Urahara was banned for making that untrackable, reiatsu-sucking Gigai.

I swear people fell asleep during Aizen's speech at the end of the SS arc...


----------



## chauronity (Sep 13, 2006)

^ i'm fairly sure that there were tons of other illegal/gray-arean research projects (researching the vizardization) and gadgets like hyogouku that he had ... the gigai _cant_ be the only reason. Heck, he might even have gone to hueco mundo ... 

But anyways, the other one who saw his bankai is dead, for sure. It's a common metaphor of saying "youre so dead now". And the name doesnt matter to us, it's completely unnecessary information for the plot.


----------



## blazingshadow (Sep 13, 2006)

> Urahara was banned for making that untrackable, reiatsu-sucking Gigai


 yet we don't know if urahara was thrown out peacefully or not.


----------



## RockLee (Sep 13, 2006)

It doesn't matter much who is was, does it? They are dead, and it seems no one had any qualms about Byakuya killing them, or Byakuya has any remorse, or else we would have surely seen a flashback during battle.

In short, it was pretty much "Now that you've seen this, now you're fucked."


----------



## omg laser pew pew! (Sep 13, 2006)

blazingshadow said:
			
		

> yet we don't know if urahara was thrown out peacefully or not.

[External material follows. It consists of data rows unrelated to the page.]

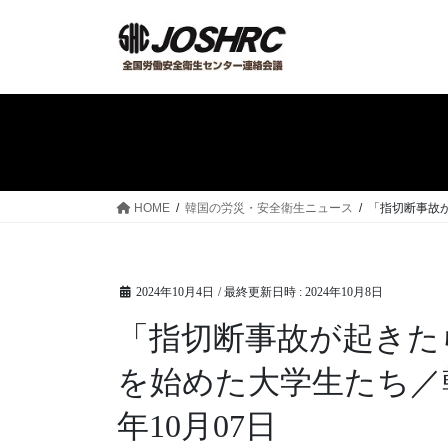
コ
ナ
ン
ビ
テ
ゲ
ン
ー
ツ
シ
へ
ョ
ス
ン
キ
に
ッ
移
HOME
韓国の労災・安全衛生ニュース
「指切断事故が
プ
動
2024年10月4日
/ 最終更新日時 :
2024年10月8日
「指切断事故が起きた
を始めた大学生たち／韓
年10月07日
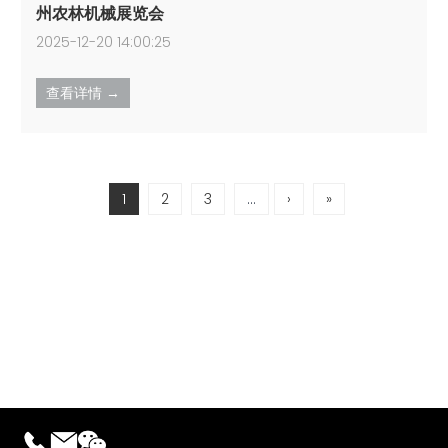
州农林机械展览会
2025-12-20 14:00:25
查看详情 →
1
2
3
...
›
»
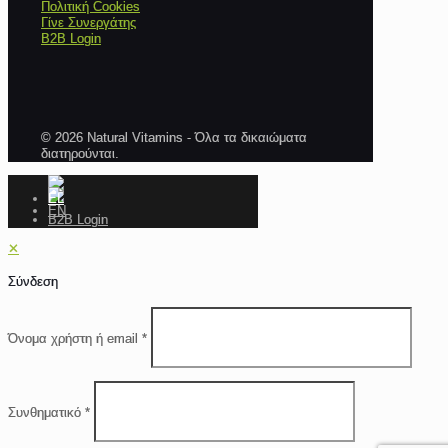
Πολιτική Cookies
Γίνε Συνεργάτης
B2B Login
© 2026 Natural Vitamins - Όλα τα δικαιώματα
διατηρούνται.
B2B Login
✕
Σύνδεση
Όνομα χρήστη ή email
*
Συνθηματικό
*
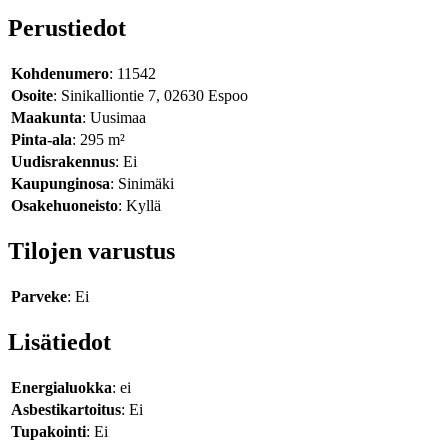
Perustiedot
Kohdenumero
: 11542
Osoite
: Sinikalliontie 7, 02630 Espoo
Maakunta
: Uusimaa
Pinta-ala
: 295 m²
Uudisrakennus
: Ei
Kaupunginosa
: Sinimäki
Osakehuoneisto
: Kyllä
Tilojen varustus
Parveke
: Ei
Lisätiedot
Energialuokka
: ei
Asbestikartoitus
: Ei
Tupakointi
: Ei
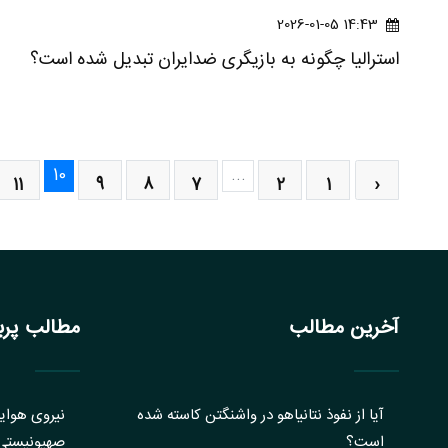
14:43 2026-01-05
استرالیا چگونه به بازیگری ضدایران تبدیل شده است؟
10
...
11
9
8
7
2
1
‹
آخرین مطالب
مطالب پربا
آیا از نفوذ نتانیاهو در واشنگتن کاسته شده
نیروی هوایی
است؟
صهیونیستی: 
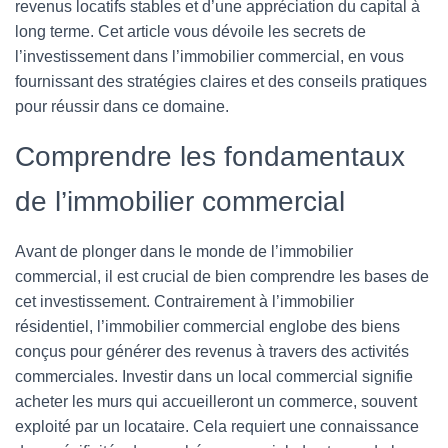
revenus locatifs stables et d’une appréciation du capital à
long terme. Cet article vous dévoile les secrets de
l’investissement dans l’immobilier commercial, en vous
fournissant des stratégies claires et des conseils pratiques
pour réussir dans ce domaine.
Comprendre les fondamentaux
de l’immobilier commercial
Avant de plonger dans le monde de l’immobilier
commercial, il est crucial de bien comprendre les bases de
cet investissement. Contrairement à l’immobilier
résidentiel, l’immobilier commercial englobe des biens
conçus pour générer des revenus à travers des activités
commerciales. Investir dans un local commercial signifie
acheter les murs qui accueilleront un commerce, souvent
exploité par un locataire. Cela requiert une connaissance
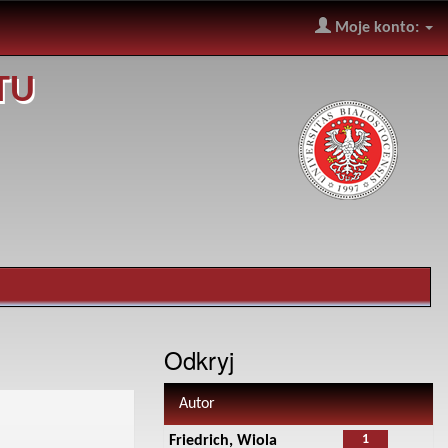
Moje konto:
TU
Odkryj
Autor
1
Friedrich, Wiola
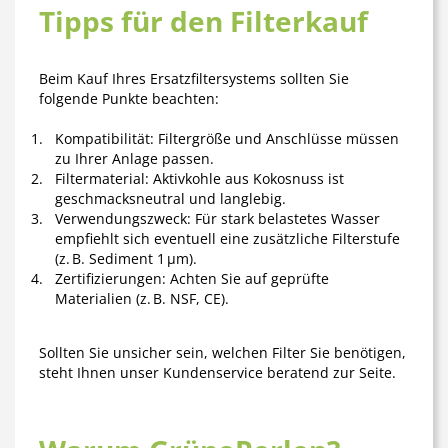
Tipps für den Filterkauf
Beim Kauf Ihres Ersatzfiltersystems sollten Sie
folgende Punkte beachten:
Kompatibilität:
Filtergröße und Anschlüsse müssen
zu Ihrer Anlage passen.
Filtermaterial:
Aktivkohle aus Kokosnuss ist
geschmacksneutral und langlebig.
Verwendungszweck:
Für stark belastetes Wasser
empfiehlt sich eventuell eine zusätzliche Filterstufe
(z. B. Sediment 1 µm).
Zertifizierungen:
Achten Sie auf geprüfte
Materialien (z. B. NSF, CE).
Sollten Sie unsicher sein, welchen Filter Sie benötigen,
steht Ihnen unser
Kundenservice
beratend zur Seite.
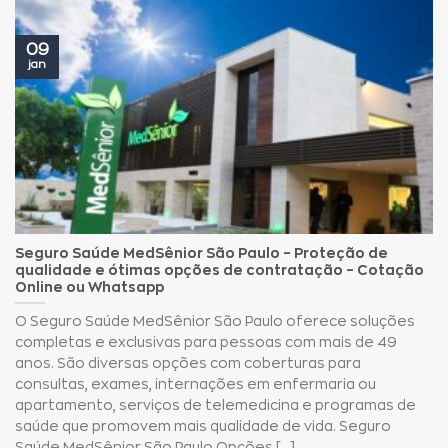
09
jan
Seguro Saúde MedSênior São Paulo – Proteção de
qualidade e ótimas opções de contratação – Cotação
Online ou Whatsapp
O Seguro Saúde MedSênior São Paulo oferece soluções
completas e exclusivas para pessoas com mais de 49
anos. São diversas opções com coberturas para
consultas, exames, internações em enfermaria ou
apartamento, serviços de telemedicina e programas de
saúde que promovem mais qualidade de vida. Seguro
Saúde MedSênior São Paulo Opções [...]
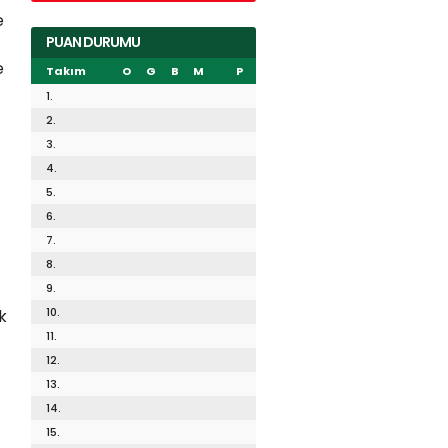
e
PUAN DURUMU
e
Takım
O
G
B
M
P
1.
2.
3.
4.
5.
6.
7.
8.
9.
10.
k
11.
12.
13.
14.
15.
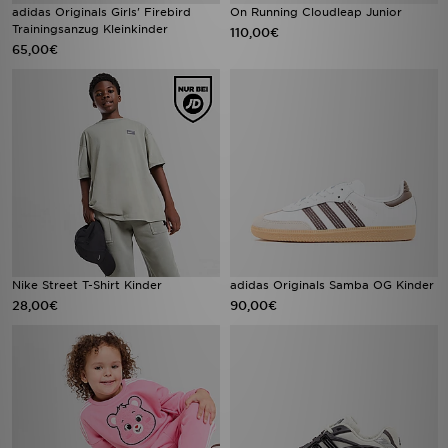
adidas Originals Girls' Firebird
On Running Cloudleap Junior
Trainingsanzug Kleinkinder
110,00€
65,00€
Nike Street T-Shirt Kinder
adidas Originals Samba OG Kinder
28,00€
90,00€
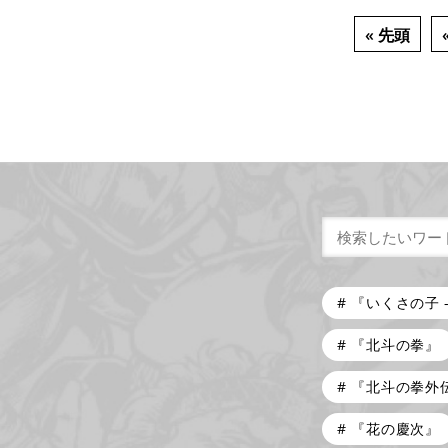
« 先頭
『いくさの子 
『北斗の拳』
『北斗の拳外
『花の慶次』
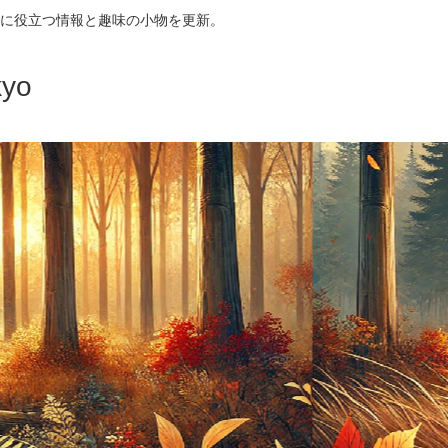
に役立つ情報と趣味の小物を更新。
yo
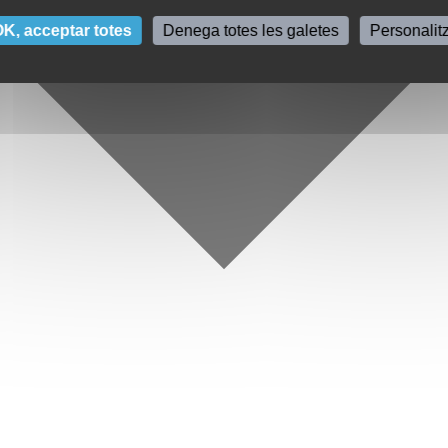
K, acceptar totes
Denega totes les galetes
Personalit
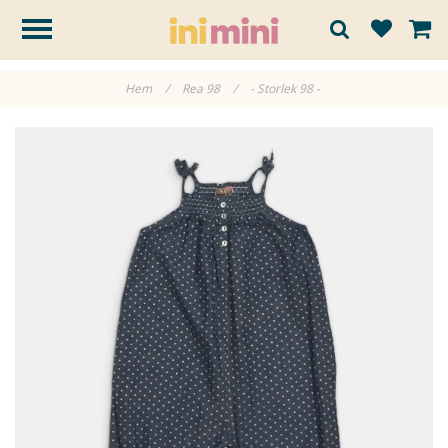
Hem
/
Rea 98
/
- Storlek 98 -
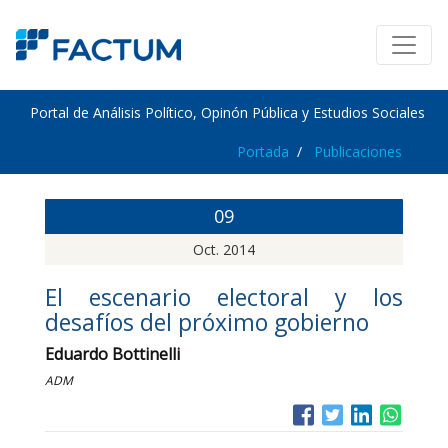
Portal de Análisis Político, Opinón Pública y Estudios Sociales
Portada
Publicaciones
09
Oct. 2014
El escenario electoral y los
desafíos del próximo gobierno
Eduardo Bottinelli
ADM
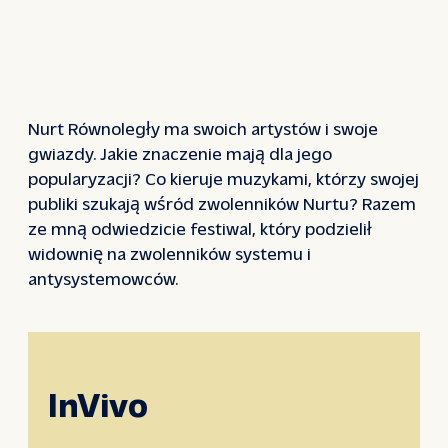
Nurt Równoległy ma swoich artystów i swoje
gwiazdy. Jakie znaczenie mają dla jego
popularyzacji? Co kieruje muzykami, którzy swojej
publiki szukają wśród zwolenników Nurtu? Razem
ze mną odwiedzicie festiwal, który podzielił
widownię na zwolenników systemu i
antysystemowców.
InVivo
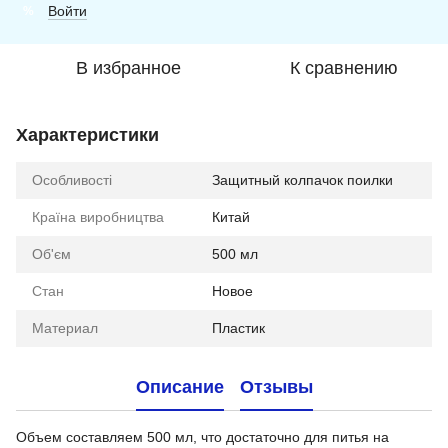
Войти
%
В избранное
К сравнению
Характеристики
Особливості
Защитный колпачок поилки
Країна виробництва
Китай
Об'єм
500 мл
Стан
Новое
Материал
Пластик
Описание
Отзывы
Объем составляем 500 мл, что достаточно для питья на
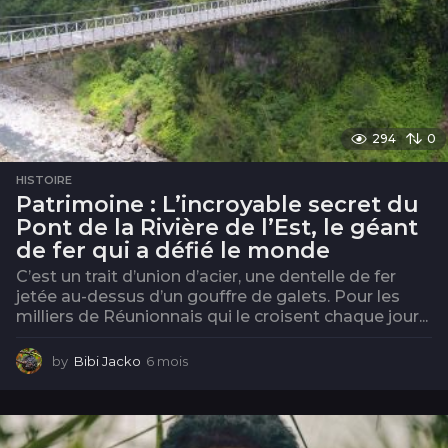
294
0
HISTOIRE
Patrimoine : L’incroyable secret du
Pont de la Rivière de l’Est, le géant
de fer qui a défié le monde
C’est un trait d’union d’acier, une dentelle de fer
jetée au-dessus d’un gouffre de galets. Pour les
milliers de Réunionnais qui le croisent chaque jour...
by
Bibi Jacko
6 mois
6
m
o
i
s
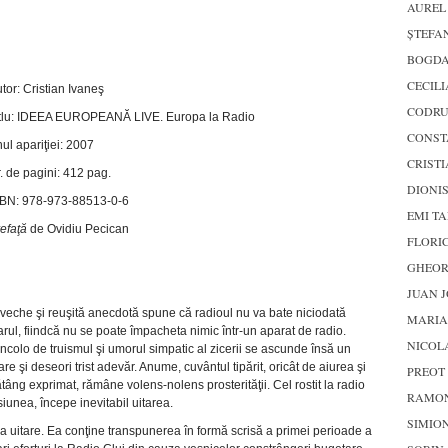
AUREL
ŞTEFA
BOGDA
CECILI
tor: Cristian Ivaneş
CODRU
tlu: IDEEA EUROPEANĂ LIVE. Europa la Radio
CONST
ul apariţiei: 2007
CRISTI
. de pagini: 412 pag.
DIONIS
BN: 978-973-88513-0-6
EMI T
efaţă
de Ovidiu Pecican
FLORI
GHEOR
JUAN J
veche şi reuşită anecdotă spune că radioul nu va bate niciodată
MARIA
arul, fiindcă nu se poate împacheta nimic într-un aparat de radio.
NICOL
ncolo de truismul şi umorul simpatic al zicerii se ascunde însă un
re şi deseori trist adevăr. Anume, cuvântul tipărit, oricât de aiurea şi
PREOT 
tâng exprimat, rămâne volens-nolens prosterităţii. Cel rostit la radio
RAMON
siunea, începe inevitabil uitarea.
SIMION
 la uitare. Ea conţine transpunerea în formă scrisă a primei perioade a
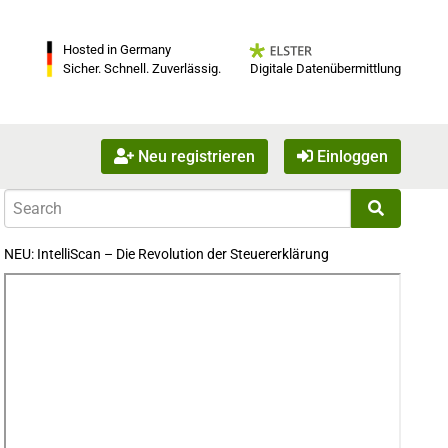
Hosted in Germany
Digitale Datenübermittlung
Sicher. Schnell. Zuverlässig.
Neu registrieren
Einloggen
NEU: IntelliScan – Die Revolution der Steuererklärung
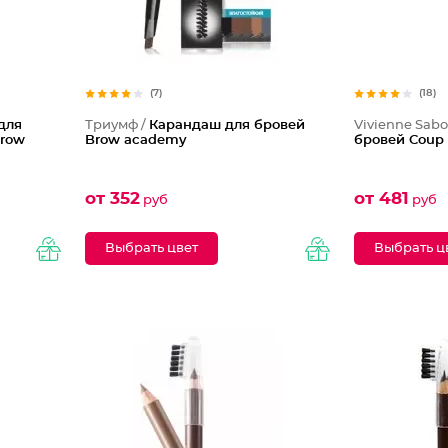
(7)
(18)
для
Триумф /
Карандаш для бровей
Vivienne Sabo
Brow
Brow academy
бровей Coup 
от 352
от 481
руб
руб
Выбрать цвет
Выбрать ц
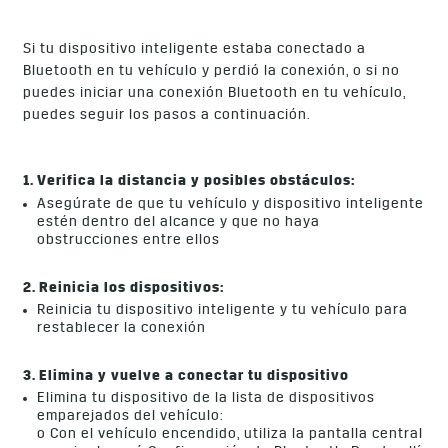
Si tu dispositivo inteligente estaba conectado a
Bluetooth en tu vehículo y perdió la conexión, o si no
puedes iniciar una conexión Bluetooth en tu vehículo,
puedes seguir los pasos a continuación.
1. Verifica la distancia y posibles obstáculos:
Asegúrate de que tu vehículo y dispositivo inteligente
estén dentro del alcance y que no haya
obstrucciones entre ellos
2. Reinicia los dispositivos:
Reinicia tu dispositivo inteligente y tu vehículo para
restablecer la conexión
3. Elimina y vuelve a conectar tu dispositivo
Elimina tu dispositivo de la lista de dispositivos
emparejados del vehículo:
o Con el vehículo encendido, utiliza la pantalla central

I don't think he would have rebelled against SS once the verdict was set, he certainly wouldn't be happy but to go as far as to fight his former comrades seems kinda iffy. Urahara is portrayed as a nice guy


----------



## Uzumaki Yondaime (Sep 13, 2006)

well the thing is ... Yoruichi left her own position to "help" Urahara escape which could possibly mean they wanted Urahara killed or something too.


----------



## blacklusterseph004 (Sep 13, 2006)

> well the thing is ... Yoruichi left her own position to "help" Urahara escape which could possibly mean they wanted Urahara killed or something too.


Good point. They were going to gut Rukia just for temporarily transfering her powers. Yamaji must have been on the warpath to get hold of Urahara.


----------



## Wrath (Sep 13, 2006)

> Good point. They were going to gut Rukia just for temporarily transfering her powers. Yamaji must have been on the warpath to get hold of Urahara.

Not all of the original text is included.